Adopting increased sustainable practices is going to be more important to large companies as they adapt to COVID-19, according to research commissioned by the Carbon Trust.
More than 70% of companies interviewed for the research said environmental management and or sustainability priorities are likely to become ‘somewhat more important’ or ‘significantly more important’ for them because of Covid-19.
Additionally, companies that have been significantly impacted by the pandemic still believe environmental management and or sustainability is going to become more important.
B2B International conducted the ‘corporate attitudes towards sustainability’ research in July for the Carbon Trust. It incorporated the views of large companies in the UK, Germany, France, Spain, Mexico and Singapore. It published its findings earlier this month.
Hugh Jones, Managing Directory, Advisory at the Carbon Trust said the research confirmed current market sentiment that large corporates are prioritising policies focused on decarbonising.
Mr Jones said: “The findings of this research are consistent with what we are seeing in the market. Sustainability is rightly a growing business priority and the increasing demand for our services aimed at helping corporates to decarbonise and adapt for the future demonstrates that, despite extremely challenging market conditions, this is one area that businesses are continuing to prioritise.
“The global health crisis is perhaps elevating the need for action on risk in boardrooms globally, and the climate crisis presents risks that no business can afford to ignore.”
The research revealed multiple sectors expressed optimism and commitment to improving sustainable practices as a corporate priority. The sectors included wholesale and retail, construction, engineering and mining, manufacturing and healthcare. Around a third of the companies expect there to be no change or that environmental management and sustainability will become less important.
“Organisations around the world are considering their role in delivering a green recovery – achieving net zero targets at the same time as fostering economic activity,” said Mr Jones. “We know from working with corporate clients on their net zero targets and strategies, that many will be leading the way when it comes to achieving green growth and these research findings support this. Without corporate commitment a green recovery will be challenging to deliver so the research is great news.”
The surveyed revealed that 63% of the large corporates interviewed expected to increase budgets for sustainability “significantly”. The study also reported most companies believe sustainability will become more important to their customers because of COVID-19.
Almost a third said it will become “significantly more important for their customers”. The research also revealed more organisations now have dedicated sustainability professionals than in 2019.
There are many ways in which a corporation can invest in sustainable practices to reduce its carbon footprint. At the Sheehan Group we made a significant investment in installing solar panels on some of our buildings at our two depots in 2018. It has enabled us to create enough renewable energy to ensure our buildings at both sites are self-sufficient energy wise. It has also resulted in us sending some surplus energy back to the National Grid.
Building on our corporate sustainability strategy we are now developing plans to expand our solar panel capacity at our main recycling depot. Our objective is to further reduce our carbon footprint by powering our machinery via renewable energy. This would make the depot completely self-sufficient in electricity and export more energy to the National Grid.
“Investing in solar panels at our two depots has been a positive development for the Sheehan Group,” said Tara Sheehan, finance director at the Sheehan Group. “It is a key part of our overall sustainability strategy and we are already seeing the benefits.

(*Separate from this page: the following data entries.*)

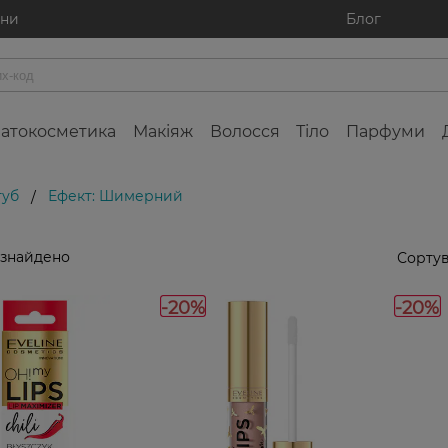
ини
Блог
атокосметика
Макіяж
Волосся
Тіло
Парфуми
губ
Ефект: Шимерний
/
 знайдено
Сортув
-20%
-20%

“At the time of a climate emergency it is incumbent on us all to take steps to help tackle the global issue of climate change at a local level. Implementing the right infrastructure to generate green energy is one highly effective way of doing so.”
The construction industry can play a key role in the UK’s drive to improve sustainability. At the Sheehan Group we have witnessed a steady increase in the demand for sustainable products and services in the construction industry.

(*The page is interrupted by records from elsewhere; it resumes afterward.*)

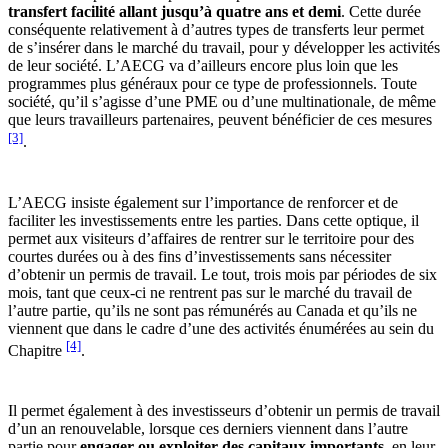
transfert facilité allant jusqu’à quatre ans et demi
. Cette durée
conséquente relativement à d’autres types de transferts leur permet
de s’insérer dans le marché du travail, pour y développer les activités
de leur société. L’AECG va d’ailleurs encore plus loin que les
programmes plus généraux pour ce type de professionnels. Toute
société, qu’il s’agisse d’une PME ou d’une multinationale, de même
que leurs travailleurs partenaires, peuvent bénéficier de ces mesures
[3]
.
L’AECG insiste également sur l’importance de renforcer et de
faciliter les investissements entre les parties. Dans cette optique, il
permet aux visiteurs d’affaires de rentrer sur le territoire pour des
courtes durées ou à des fins d’investissements sans nécessiter
d’obtenir un permis de travail. Le tout, trois mois par périodes de six
mois, tant que ceux-ci ne rentrent pas sur le marché du travail de
l’autre partie, qu’ils ne sont pas rémunérés au Canada et qu’ils ne
viennent que dans le cadre d’une des activités énumérées au sein du
[4]
Chapitre
.
Il permet également à des investisseurs d’obtenir un permis de travail
d’un an renouvelable, lorsque ces derniers viennent dans l’autre
partie pour
engager ou exploiter des capitaux importants
, en leur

“The findings from the Carbon Trust’s research is encouraging for the global efforts to deliver a green recovery and achieve carbon neutral targets, while fuelling economic activity,” said Tara.

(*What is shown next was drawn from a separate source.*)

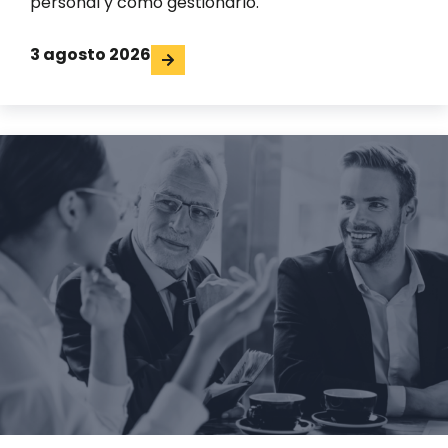
personal y cómo gestionarlo.
3 agosto 2026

“It is also encouraging for businesses, like ours, in the supply chain that are committed to providing smart sustainable solutions into the marketplace that will collectively help improve sustainability.”
A key to improving sustainability quickly and effectively is encouraging more businesses to embrace the Circular Driven Economy. In the construction industry it improves reusability, repairability, resilience and independence. It also reduces the overreliance on raw materials, plus transportation costs and the associated carbon footprint.
“The UK construction industry can become more self-sufficient and sustainable by embracing the Circular Driven Economy,” said Tara.
“By following the Circular Driven Economy ethos local supply chains are strengthened, which can help create more local jobs. It also reduces the overreliance on imported products which ultimately improves control and cuts carbon footprint.”
The Sheehan Group provides a range of recycled aggregate and concrete blocks for use in construction projects. By embracing recycled construction products, you can play a part in the UK’s effort to improve sustainability and the environment we all share.